Nevertheless, it is not for our differences that the not-I stand in conflict, quite the contrary … it is precisely our differences that makes what-we-are-not interesting for us and allows us to be desirable for each other. Our own I is possible only through our relationship with the not-I. The not-I is always another-I and it is within this idea of the another rather than the other, that a recognition and mutuality can be engendered between us.

The recognition of the not-I as that which is another-self is what holds the intersubjective framework of societies together. It is what makes us capable of feeling empathy for the not-I and its importance can be seen when it is lacking, as in the case of psychotic criminals who lack any kind of faculty of empathy.

We are the same and we are different. We are different and we are the same.
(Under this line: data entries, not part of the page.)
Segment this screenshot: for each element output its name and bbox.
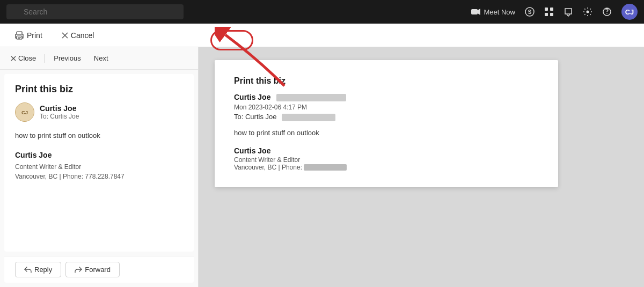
sender-to: To: Curtis Joe [40,113,79,120]
skype-icon[interactable]: S [525,7,535,17]
email-content-area: Print this biz CJ Curtis Joe To: Curtis … [4,74,194,252]
feedback-icon[interactable] [564,7,573,17]
printer-icon [15,31,24,40]
cancel-button[interactable]: Cancel [55,28,101,43]
search-input[interactable] [6,4,184,19]
email-body: how to print stuff on outlook Curtis Joe… [15,130,183,181]
apps-icon[interactable] [544,7,554,17]
top-navigation-bar: Meet Now S [0,0,644,24]
forward-icon [75,267,82,273]
meet-now-button[interactable]: Meet Now [471,8,515,16]
body-text: how to print stuff on outlook [15,130,183,141]
main-layout: Close Previous Next Print this biz CJ [0,47,644,287]
settings-icon[interactable] [583,7,592,17]
help-icon[interactable] [602,7,612,17]
preview-body: how to print stuff on outlook [234,129,539,137]
preview-date: Mon 2023-02-06 4:17 PM [234,104,539,111]
svg-rect-7 [550,8,553,11]
preview-from-row: Curtis Joe [234,92,539,102]
email-signature: Curtis Joe Content Writer & Editor Vanco… [15,150,183,181]
reply-button[interactable]: Reply [15,262,61,277]
video-icon [471,8,481,16]
preview-sender: Curtis Joe [234,93,270,101]
forward-button[interactable]: Forward [65,262,120,277]
print-button[interactable]: Print [6,27,51,44]
preview-to-email-blurred [282,114,335,121]
signature-location: Vancouver, BC | Phone: 778.228.7847 [15,172,183,181]
svg-text:CJ: CJ [21,109,28,115]
preview-sig-title: Content Writer & Editor [234,156,539,164]
divider [45,54,45,63]
preview-sig-name: Curtis Joe [234,146,539,155]
preview-subject: Print this biz [234,76,539,86]
right-panel: Print this biz Curtis Joe Mon 2023-02-06… [199,47,644,287]
sender-avatar: CJ [15,102,34,122]
reply-icon [24,267,32,273]
svg-rect-6 [545,8,548,11]
sub-toolbar: Close Previous Next [0,47,198,70]
preview-email-blurred [276,94,346,101]
signature-title: Content Writer & Editor [15,162,183,172]
svg-rect-8 [545,13,548,16]
svg-text:S: S [528,9,532,15]
preview-phone-blurred [304,164,347,171]
email-subject: Print this biz [15,84,183,95]
x-icon [11,56,16,61]
sender-row: CJ Curtis Joe To: Curtis Joe [15,102,183,122]
svg-point-10 [587,11,589,13]
close-icon [62,32,68,39]
print-preview: Print this biz Curtis Joe Mon 2023-02-06… [215,60,558,187]
previous-button[interactable]: Previous [48,52,86,64]
preview-to: To: Curtis Joe [234,113,539,121]
svg-rect-12 [17,32,22,34]
print-action-bar: Print Cancel [0,24,644,47]
signature-name: Curtis Joe [15,150,183,161]
search-wrapper [6,4,184,19]
top-bar-actions: Meet Now S [471,4,638,20]
email-toolbar: Delete ▾ Archive Report ▾ Sweep [0,24,644,47]
avatar[interactable]: CJ [621,4,638,20]
sender-name: Curtis Joe [40,104,79,113]
preview-signature: Curtis Joe Content Writer & Editor Vanco… [234,146,539,171]
svg-marker-3 [478,9,480,15]
email-actions: Reply Forward [4,256,194,283]
left-panel: Close Previous Next Print this biz CJ [0,47,199,287]
sender-info: Curtis Joe To: Curtis Joe [40,104,79,120]
close-button[interactable]: Close [5,52,41,64]
preview-sig-location: Vancouver, BC | Phone: [234,164,539,171]
next-button[interactable]: Next [89,52,114,64]
svg-rect-9 [550,13,553,16]
svg-rect-2 [471,9,478,14]
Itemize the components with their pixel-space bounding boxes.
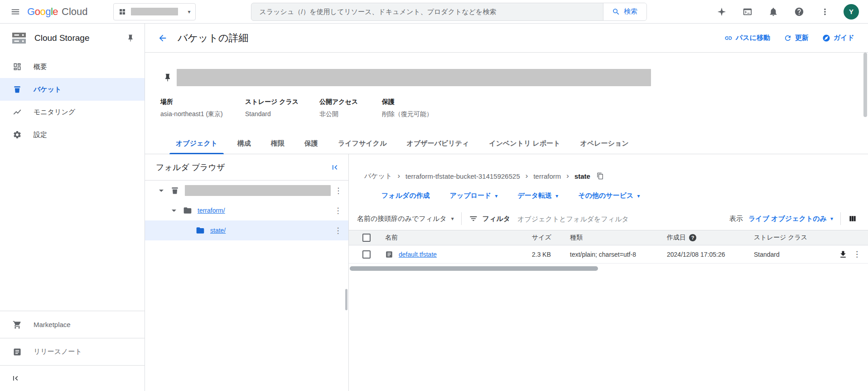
caret-down-icon: ▾	[188, 9, 190, 15]
pin-product-button[interactable]	[126, 34, 135, 42]
search-button-label: 検索	[624, 7, 637, 16]
tab-inventory-reports[interactable]: インベントリ レポート	[479, 133, 570, 154]
tree-link-terraform[interactable]: terraform/	[198, 207, 225, 214]
project-selector[interactable]: ▾	[113, 3, 196, 20]
notifications-button[interactable]	[763, 2, 783, 22]
tab-protection[interactable]: 保護	[294, 133, 328, 154]
hamburger-menu-button[interactable]	[5, 2, 25, 22]
cell-name: default.tfstate	[385, 250, 532, 259]
breadcrumb-item-terraform[interactable]: terraform	[533, 172, 561, 180]
field-storage-class: ストレージ クラス Standard	[245, 98, 304, 118]
tree-more-button[interactable]: ⋮	[330, 226, 346, 235]
column-header-type[interactable]: 種類	[570, 234, 667, 242]
top-app-bar: Google Cloud ▾ 検索 Y	[0, 0, 868, 24]
sidebar-item-label: 概要	[34, 63, 47, 71]
transfer-data-button[interactable]: データ転送 ▾	[518, 191, 559, 200]
tab-operations[interactable]: オペレーション	[570, 133, 639, 154]
horizontal-scroll-thumb[interactable]	[350, 266, 598, 271]
collapse-left-icon	[11, 374, 20, 383]
tree-row-terraform[interactable]: terraform/ ⋮	[145, 200, 348, 220]
other-services-button[interactable]: その他のサービス ▾	[578, 191, 640, 200]
horizontal-scrollbar	[349, 266, 868, 271]
help-circle-icon[interactable]: ?	[689, 234, 696, 241]
breadcrumb-item-buckets[interactable]: バケット	[364, 172, 392, 181]
help-button[interactable]	[789, 2, 809, 22]
collapse-panel-icon	[330, 163, 339, 172]
tab-lifecycle[interactable]: ライフサイクル	[328, 133, 396, 154]
tab-permissions[interactable]: 権限	[261, 133, 294, 154]
select-all-checkbox[interactable]	[362, 234, 371, 242]
back-button[interactable]	[153, 29, 172, 48]
vertical-scroll-thumb[interactable]	[863, 53, 867, 117]
user-avatar[interactable]: Y	[844, 4, 859, 20]
release-notes-icon	[13, 347, 22, 357]
back-arrow-icon	[158, 33, 168, 43]
tab-objects[interactable]: オブジェクト	[166, 133, 227, 154]
tree-link-state[interactable]: state/	[210, 227, 226, 234]
bell-icon	[768, 7, 778, 17]
row-checkbox-cell	[349, 250, 385, 259]
breadcrumb-item-bucket-name[interactable]: terraform-tfstate-bucket-31415926525	[405, 172, 520, 180]
gemini-button[interactable]	[712, 2, 732, 22]
go-to-path-button[interactable]: パスに移動	[724, 34, 770, 42]
google-cloud-logo[interactable]: Google Cloud	[27, 7, 88, 17]
caret-down-icon[interactable]	[169, 205, 179, 216]
tree-more-button[interactable]: ⋮	[330, 206, 346, 215]
breadcrumb-item-state: state	[574, 172, 590, 180]
tab-observability[interactable]: オブザーバビリティ	[397, 133, 479, 154]
prefix-filter-dropdown[interactable]: 名前の接頭辞のみでフィルタ ▾	[357, 215, 454, 223]
bucket-icon	[170, 186, 179, 195]
sidebar-item-overview[interactable]: 概要	[0, 55, 145, 78]
column-header-storage-class[interactable]: ストレージ クラス	[754, 234, 834, 242]
download-button[interactable]	[839, 250, 848, 259]
more-vert-icon	[820, 7, 830, 17]
chevron-right-icon: ›	[526, 171, 528, 181]
sidebar-title: Cloud Storage	[34, 33, 126, 43]
objects-panel: バケット › terraform-tfstate-bucket-31415926…	[349, 154, 868, 391]
tree-row-bucket[interactable]: ⋮	[145, 181, 348, 200]
sidebar-item-release-notes[interactable]: リリースノート	[0, 338, 145, 365]
display-mode-dropdown[interactable]: ライブ オブジェクトのみ ▾	[748, 215, 833, 223]
redacted-bucket-name	[177, 69, 651, 86]
refresh-icon	[784, 34, 792, 42]
guide-icon	[822, 34, 830, 42]
sidebar-collapse-button[interactable]	[0, 365, 145, 391]
cloud-shell-button[interactable]	[738, 2, 757, 22]
refresh-button[interactable]: 更新	[784, 34, 809, 42]
column-header-size[interactable]: サイズ	[532, 234, 570, 242]
row-checkbox[interactable]	[362, 250, 371, 259]
search-input[interactable]	[251, 3, 603, 20]
sidebar-spacer	[0, 146, 145, 311]
table-row[interactable]: default.tfstate 2.3 KB text/plain; chars…	[349, 245, 868, 264]
sidebar-item-settings[interactable]: 設定	[0, 123, 145, 146]
tab-configuration[interactable]: 構成	[227, 133, 261, 154]
bucket-details-content: 場所 asia-northeast1 (東京) ストレージ クラス Standa…	[145, 53, 868, 391]
caret-down-icon: ▾	[451, 216, 454, 221]
tree-more-button[interactable]: ⋮	[331, 186, 346, 196]
folder-scroll-thumb[interactable]	[345, 289, 347, 310]
bucket-pin-icon[interactable]	[163, 73, 172, 82]
more-options-button[interactable]	[815, 2, 835, 22]
copy-path-button[interactable]	[597, 172, 604, 180]
tree-row-state[interactable]: state/ ⋮	[145, 220, 348, 240]
create-folder-button[interactable]: フォルダの作成	[381, 191, 430, 200]
object-link[interactable]: default.tfstate	[399, 251, 437, 258]
column-header-name[interactable]: 名前	[385, 234, 532, 242]
object-filter-input[interactable]	[517, 215, 729, 223]
filter-label: フィルタ	[482, 215, 510, 223]
sidebar-item-monitoring[interactable]: モニタリング	[0, 101, 145, 123]
sidebar-item-marketplace[interactable]: Marketplace	[0, 311, 145, 338]
objects-split: フォルダ ブラウザ ⋮	[145, 154, 868, 391]
search-button[interactable]: 検索	[603, 3, 646, 20]
caret-down-icon[interactable]	[156, 185, 167, 196]
column-header-created[interactable]: 作成日 ?	[667, 234, 754, 242]
body: Cloud Storage 概要 バケット モニタリング 設	[0, 24, 868, 391]
guide-button[interactable]: ガイド	[822, 34, 854, 42]
folder-browser-collapse-button[interactable]	[330, 163, 339, 172]
display-label: 表示	[729, 215, 743, 223]
column-settings-button[interactable]	[848, 214, 857, 223]
row-more-button[interactable]: ⋮	[853, 249, 861, 259]
upload-button[interactable]: アップロード ▾	[450, 191, 498, 200]
sidebar-item-buckets[interactable]: バケット	[0, 78, 145, 101]
file-doc-icon	[385, 250, 393, 259]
Presently we are witnessing the collapse of the current globalised civilisation and experiencing the advanced stages of an historic process toward a world-wide mesh of apocalyptic dystopias. For globalisation to work again it has to been made to function in a positive way and in order to do that it needs to be revaluated and reconstructed from a will to embrace what globalisation itself implied – i.e., A universal culture, by which we mean a truly human culture in which all our not-I-ness could be united in one all-embracing We.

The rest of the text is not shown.